PROBLEM TO SOLVE = Print back each record unchanged, without pictures.

Dataset items:
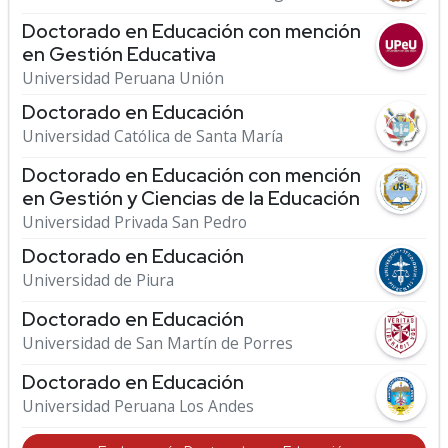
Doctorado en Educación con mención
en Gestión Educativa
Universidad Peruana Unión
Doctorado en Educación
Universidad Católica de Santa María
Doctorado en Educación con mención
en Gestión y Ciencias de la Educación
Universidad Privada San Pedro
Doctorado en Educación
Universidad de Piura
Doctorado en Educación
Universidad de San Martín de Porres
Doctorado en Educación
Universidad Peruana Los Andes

RESULT =
Doctorado en Educación con mención
en Gestión Educativa
Universidad Peruana Unión
Doctorado en Educación
Universidad Católica de Santa María
Doctorado en Educación con mención
en Gestión y Ciencias de la Educación
Universidad Privada San Pedro
Doctorado en Educación
Universidad de Piura
Doctorado en Educación
Universidad de San Martín de Porres
Doctorado en Educación
Universidad Peruana Los Andes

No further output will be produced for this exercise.